(Data entries)
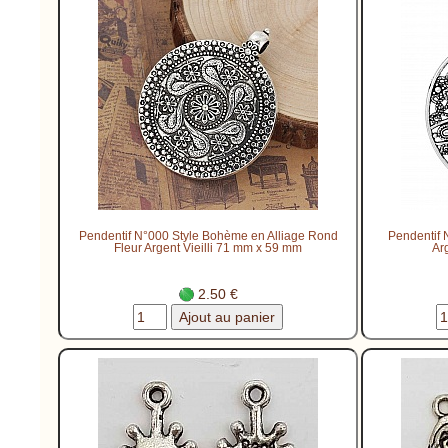
Pendentif N°000 Style Bohème en Alliage Rond
Pendentif 
Fleur Argent Vieilli 71 mm x 59 mm
Ar
2.50 €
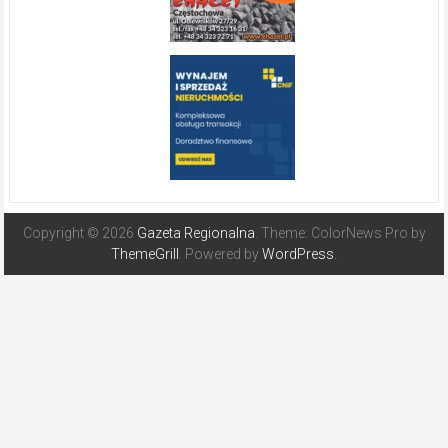
Copyright © 2026
Gazeta Regionalna
. Theme: ColorNews Pro by
ThemeGrill
. Powered by
WordPress
.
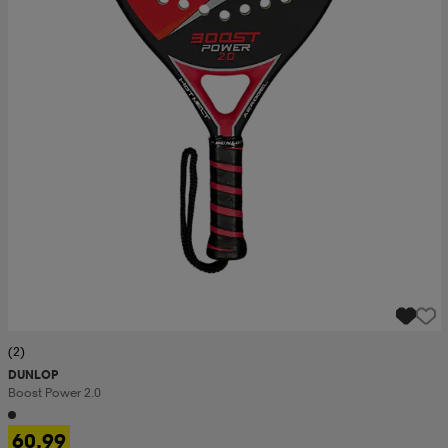
(2)
DUNLOP
Boost Power 2.0
60,99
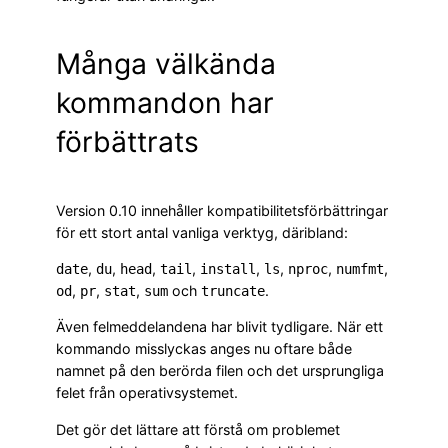
Många välkända
kommandon har
förbättrats
Version 0.10 innehåller kompatibilitetsförbättringar
för ett stort antal vanliga verktyg, däribland:
,
,
,
,
,
,
,
,
date
du
head
tail
install
ls
nproc
numfmt
,
,
,
och
.
od
pr
stat
sum
truncate
Även felmeddelandena har blivit tydligare. När ett
kommando misslyckas anges nu oftare både
namnet på den berörda filen och det ursprungliga
felet från operativsystemet.
Det gör det lättare att förstå om problemet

Requirement: Nothing but an exact copy belongs in the answer: the lines from the top of the records through the line containing "förbättrats", minus the pictures.

Response to the task:
Pendentif N°000 Style Bohème en Alliage Rond
Pendentif 
Fleur Argent Vieilli 71 mm x 59 mm
Ar
2.50 €
Copyright © 2026
Gazeta Regionalna
. Theme: ColorNews Pro by
ThemeGrill
. Powered by
WordPress
.
(2)
DUNLOP
Boost Power 2.0
60,99
Många välkända
kommandon har
förbättrats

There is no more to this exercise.